The present study has found a significant increase in the number of surgeries performed after the HTP. This finding suggests that the treatment of patients who required surgery was carried out promptly by doctors in the hospital. It is possible that the increase in the quality of visiting and hoteling services of the hospital after the HTP contributed to this increase in the number of surgeries. These results are consistent with Rezaei et al. and Dadger et al. who found a positive impact of the HTP on the number of surgeries performed in hospitals [39, 43]. Similarly, a study conducted in Turkey reported a significant increase in the number of surgeries after the implementation of the health reform plan [44].

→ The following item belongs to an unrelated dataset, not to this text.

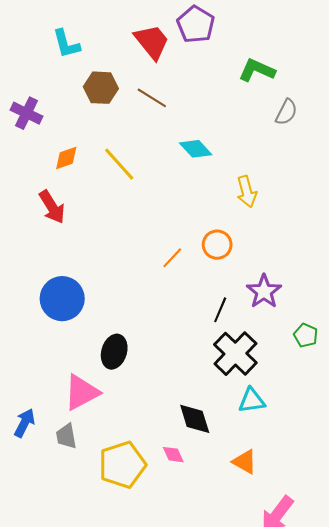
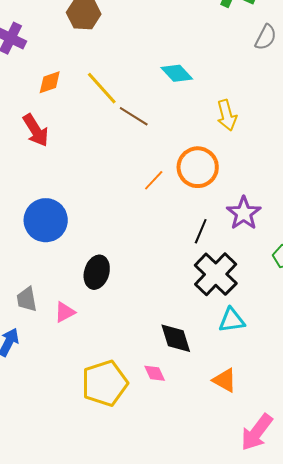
brown line: (152, 98) -> (134, 116), moved
orange circle: (217, 245) -> (198, 167), size x1.4
pink triangle: (82, 392) -> (65, 312), size x0.6
gray trapezoid: (66, 436) -> (27, 299), moved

This study has several limitations. One limitation is the lack of control over other influential and confounding factors that may have impacted the study’s performance indicators. Therefore, the changes observed in the indicators cannot be definitively attributed to the HTP alone. However, it is important to note that no other major interventions were implemented during the HTP that could have influenced the results. Additionally, this study only examined three widely used performance indicators, and other important indicators such as accessibility and justice, quality and effectiveness (such as readmission rate, nosocomial infection rates, staff and patient satisfaction, hospital complaints, and the rate of medical errors) were not analyzed. Future studies should consider analyzing these additional indicators to provide a more comprehensive evaluation of the impact of the HTP on the healthcare system.

Conclusion

The results of this study demonstrate that the HTP had a positive impact on hospital performance indicators. The reform increased access to medical services for patients by reducing out-of-pocket payments and implementing programs, such as developing clinics and improving the quality of visits. The availability of physicians in deprived areas has also improved, which is particularly beneficial for people who have not pursued medical care due to financial constraints. The positive effects of the HTP highlight the importance of implementing policies and programs that promote universal health coverage and access to healthcare services.